Well, you have some wine makers on the board and I’m sure they’ve done plenty of blending. But we do it from time to time. Not frequently, but sometimes a wine just doesn’t seem the way we want it. I had a French business partner many years ago and he thought doing that was criminal, berating a waitress once for accidentally trying to top of his glass with a different bottle. But then he smoked, so what did he care.

I’ve done it a couple times. I remember being at a themed tasting (single variety/region), and one wine was too much X, and another wine too much Y, so I put the two together and the sum was much better than the parts. I have also attempted that and the sum was way worse than the individual parts. I usually just do it with multiple wines from the same producer to satisfy my curiosity and analytical brain. That brain is part of why I got into wine-making and started our winery.

The handful of times I’ve experimented with it, it’s been somehow less good than I would have thought, considering the wines which were mixed.

Which I guess makes sense, given the skill and effort that goes into making these wines in the first place?

But I think there was once when I had some partial success. I think I had one bottle which was thin and screechingly acidic, and I mixed it with a bit of a plump wine, and the result was a little better than either wine standing alone.

Once I tried to make a Wine at my home using my favorite fruit watermelon. But the taste was really awful. I just felt stale taste. what could be the reason for this condition…I used

1 package active dry yeast
4 cups of sugar
350 ml watermelon juice concentrate
12 cups of cold water. and kept if for six weeks with covering a ballon. what fault have I done?

I have done this in two scenarios:

Hard, ungiving Burg with New world Pinot, usually results in a better wine than either alone.

Over the hill bottle with newer bottle, same varietal.
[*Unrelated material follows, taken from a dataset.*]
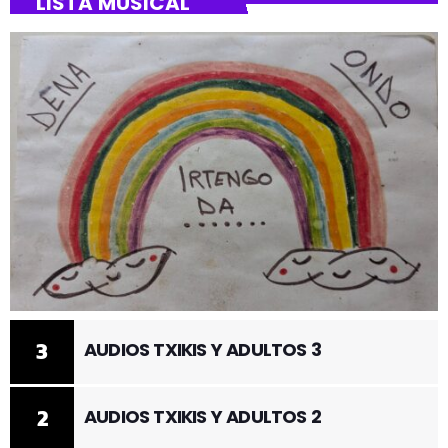
LISTA MUSICAL
3
AUDIOS TXIKIS Y ADULTOS 3
2
AUDIOS TXIKIS Y ADULTOS 2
This usually “works” after playing with the proportions. Of course that newer bottle might have evolved into something better than the blend.

I’d never open two bottles of well-made wine and try to make my own blend out of those two.
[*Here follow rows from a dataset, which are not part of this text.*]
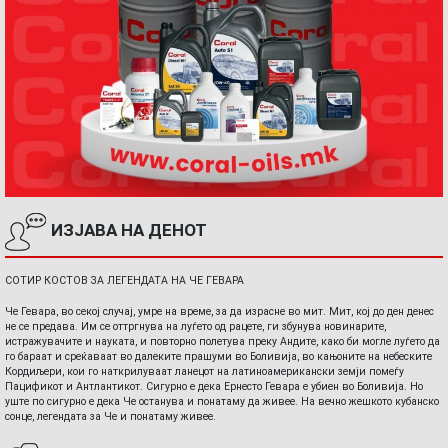
ИЗЈАВА НА ДЕНОТ
СОТИР КОСТОВ ЗА ЛЕГЕНДАТА НА ЧЕ ГЕВАРА
Че Гевара, во секој случај, умре на време, за да израсне во мит. Мит, кој до ден денес
не се предава. Им се оттргнува на луѓето од рацете, ги збунува новинарите,
истражувачите и науката, и повторно полетува преку Андите, како би могле луѓето да
го бараат и среќаваат во далеките прашуми во Боливија, во кањоните на небеските
Кордиљери, кои го наткрилуваат ланецот на латиноамерикански земји помеѓу
Пацификот и Антлантикот. Сигурно е дека Ернесто Гевара е убиен во Боливија. Но
уште по сигурно е дека Че останува и понатаму да живее. На вечно жешкото кубанско
сонце, легендата за Че и понатаму живее.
However, if there are wine events, fairs or other tastings where there are lots of opened extra bottles that are going to go to waste otherwise, every now and then I make my own blends for fun and curiosity.
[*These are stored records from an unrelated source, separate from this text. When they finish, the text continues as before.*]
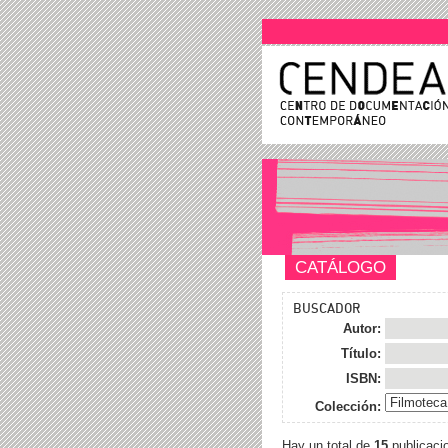
CATÁLOGO
BUSCADOR
Autor:
Título:
ISBN:
Colección:
Hay un total de
15
publicaci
In one BYOD wine tasting there were two bottles of sparkling wine nobody cared about: one old Champagne that was flat and quite oxidized and one obscure fizzy that tasted like cheap Prosecco. Neither was interesting in any way on their own. First I tried a 50/50 blend, but it tasted pretty much like the oxidized Champagne, only with a little bit of carbonation. Next I tried a blend of approx. 90% of that young anonymous bubbly and approx. 10% of that old, tired Champagne. The result was a terrific sparkling wine that had wonderful fizz, lots of youthful fruit and a good deal of that nutty complexity that one can taste in Champagnes that employ a large dose of réserve wines.

it is interesting to ponder how one could go to say TJ’s and pick up a few bottles then mix it up, fun but maybe not epic

Our annual Christmas party usually had about 45 bottles opened and not all were finished. The next morning I would blend the leftovers, usually a drinkable but not especially notable result.

I sometimes buy wines that I haven’t tasted first based on discussion here and since shipping costs are what they are will often buy six. If the first 2-3 don’t turn out to be something we like, the rest go on the cooking rack.

Yesterday, I was making a boar ragu and pulled a Russian river Pinot. Opened it and tried and and while good it still seemed a bit lighter than what I wanted. So then grabbed a Washington Bordeaux blend that was too big by itself. But at a 50/50 blend this was perfect and to my tastes better than either wine by itself. The blend even tasted a bit Italian with the PN adding acidity and cutting the body of the other.

It was good enough that I drank a glass of the blend while cooking before turning to a Brunello with dinner.